I recently posted some Dijkstra, and it reminded me to take a look again at predicate transformer semantics. I remember struggling with this before, and couldn't help but question Dijkstras choices at a few points. This was so bad as to have to put the book down, but I wouldn't be surprised if I was in the wrong. Either way I'd like to have some feedback. Recall the definition of weakest precondition:
Given some mechanism (S), and a post-condition (R), the weakest pre-condition corresponding to the post-condition (wp(S, R)) is the condition that characterizes the set of all initial mechanism states such that it necessarily properly terminates in a final state satisfying the post-condition.
Now Dijkstra claims that if S is a non-deterministic mechanism then wp(S, Q or R) => wp(S, Q) or wp(S, R)
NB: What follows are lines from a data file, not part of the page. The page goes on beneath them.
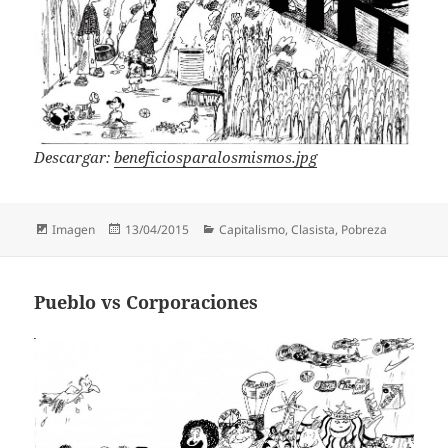
Descargar:
beneficiosparalosmismos.jpg
Formato
Publicado
Categorías
Imagen
13/04/2015
Capitalismo
,
Clasista
,
Pobreza
el
Pueblo vs Corporaciones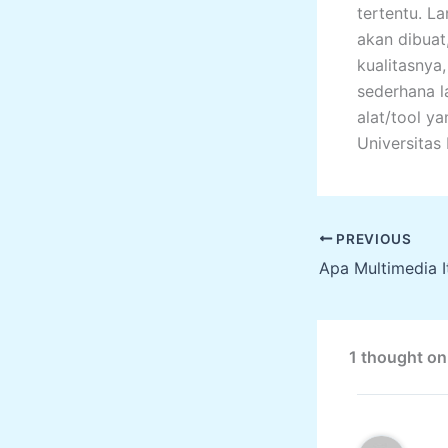
tertentu. L
akan dibuat
kualitasnya
sederhana l
alat/tool y
Universitas
PREVIOUS
Apa Multimedia I
1 thought on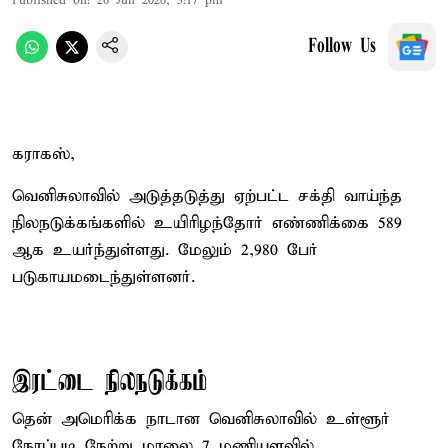
Published on
:
26 Jun 2026, 3:17 pm
Follow Us
கராகஸ்,
வெனிசுலாவில் அடுத்தடுத்து ஏற்பட்ட சக்தி வாய்ந்த
நிலநடுக்கங்களில் உயிரிழந்தோர் எண்ணிக்கை 589
ஆக உயர்ந்துள்ளது. மேலும் 2,980 பேர்
படுகாயமடைந்துள்ளனர்.
இரட்டை நிலநடுக்கம்
தென் அமெரிக்க நாடான வெனிசுலாவில் உள்ளூர்
நேரப்படி நேற்று மாலை 7 மணியளவில்,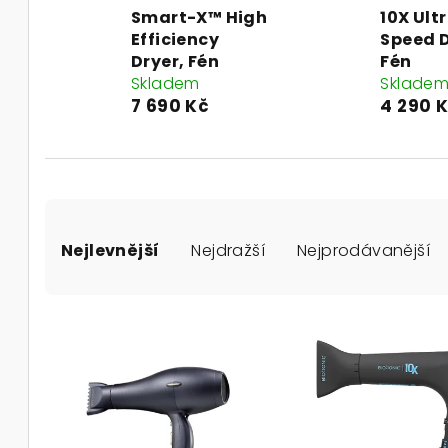
Smart-X™ High
10X Ult
Efficiency
Speed D
Dryer, Fén
Fén
Skladem
Sklade
7 690 Kč
4 290 
Ř
Nejlevnější
Nejdražší
Nejprodávanější
a
z
V
e
ý
n
p
í
i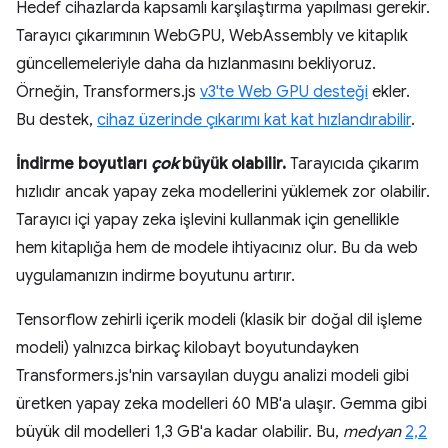
Hedef cihazlarda kapsamlı karşılaştırma yapılması gerekir.
Tarayıcı çıkarımının WebGPU, WebAssembly ve kitaplık
güncellemeleriyle daha da hızlanmasını bekliyoruz.
Örneğin, Transformers.js
v3'te Web GPU desteği
ekler.
Bu destek,
cihaz üzerinde çıkarımı kat kat hızlandırabilir
.
İndirme boyutları
çok
büyük olabilir.
Tarayıcıda çıkarım
hızlıdır ancak yapay zeka modellerini yüklemek zor olabilir.
Tarayıcı içi yapay zeka işlevini kullanmak için genellikle
hem kitaplığa hem de modele ihtiyacınız olur. Bu da web
uygulamanızın indirme boyutunu artırır.
Tensorflow zehirli içerik modeli (klasik bir doğal dil işleme
modeli) yalnızca birkaç kilobayt boyutundayken
Transformers.js'nin varsayılan duygu analizi modeli gibi
üretken yapay zeka modelleri 60 MB'a ulaşır. Gemma gibi
büyük dil modelleri 1,3 GB'a kadar olabilir. Bu,
medyan
2,2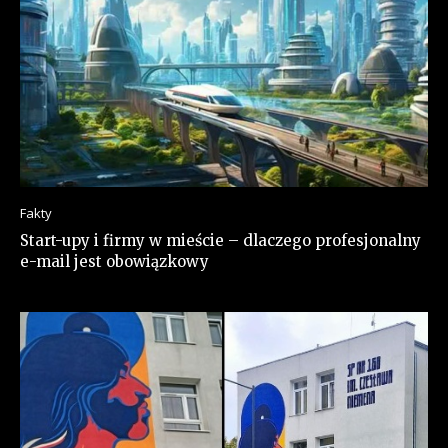
Fakty
Start-upy i firmy w mieście – dlaczego profesjonalny
e-mail jest obowiązkowy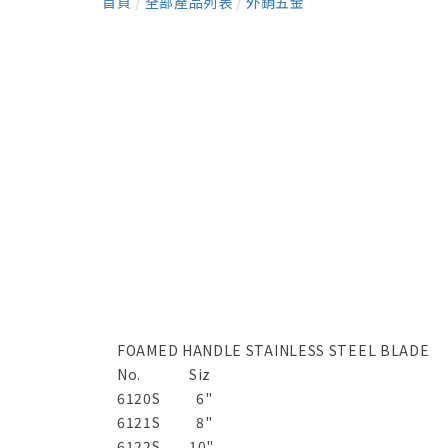
首頁
/
全部產品列表
/
外銷五金
FOAMED HANDLE STAINLESS STEEL BLA
No.
Siz
6120S
6"
6121S
8"
6122S
10"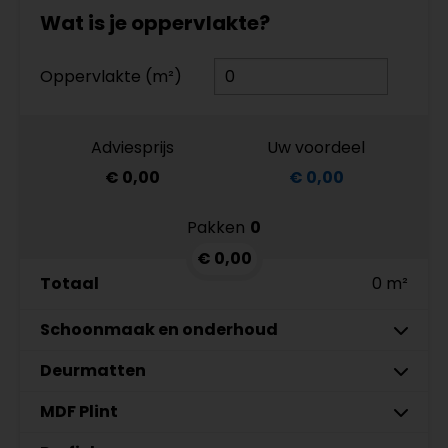
Wat is je oppervlakte?
Oppervlakte (m²)
Adviesprijs
Uw voordeel
€ 0,00
€ 0,00
Pakken
0
€ 0,00
Totaal
0 m²
Schoonmaak en onderhoud
Deurmatten
Co-Pro Schoonmaak en
Aantal
Onderhoud PVC Reiniger 4862
MDF Plint
Gelasta Xtreme SDN carbon 99
Meter
€ 19,95 p/st
€ 89,95 p/meter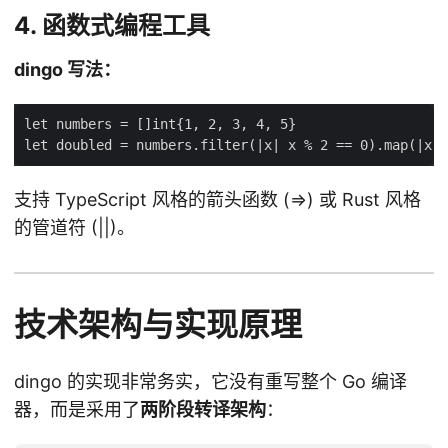
4. 函数式编程工具
dingo 写法：
支持 TypeScript 风格的箭头函数 (=>) 或 Rust 风格
的管道符 (||)。
技术架构与实现原理
dingo 的实现非常务实，它没有重写整个 Go 编译
器，而是采用了
两阶段转译架构
：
doesn't hold, but nothing in the definition claims anything to do with deterministic systems. Using only the definition, and some abuse of notation we can trivially prove this:
w \in wp(S, Q or R) => S(w) \in Q or R => S(w) \in Q or S(w) \in R => w \in wp(S, Q) or wp(S, R)
Something else that annoyed me is that negation of predicate-transformers is completely different from normal predicates, and in fact the negation of a predicate transform is equivalent to T
. Can negation of predicate transfomers be removed entirely, or is this used for some task? Is there a more concise explanation of what exactly these predicate transformers are? What follows are the negation of two predicate transformers, the first treating it as a predicate, and the second what inductively seems to be used in the text:
non wlp(S, R)
= not (if S terminates then it satisfies R.)
= not (S doesn't terminates or it terminates satisfying R.)
= S terminates and doesn't satisfy R.
= wp(S, non R)
non wlp(S, R)
= not promise (if S terminates then it satisfies R)
= maybe (if S terminates then it satisfies R)
= T (aka. null statement)
I removed all the negated predicate transformers from the description of the statespace of wlp
, and not only did it seem to retain meaning, but it seemed drammatically more understandable.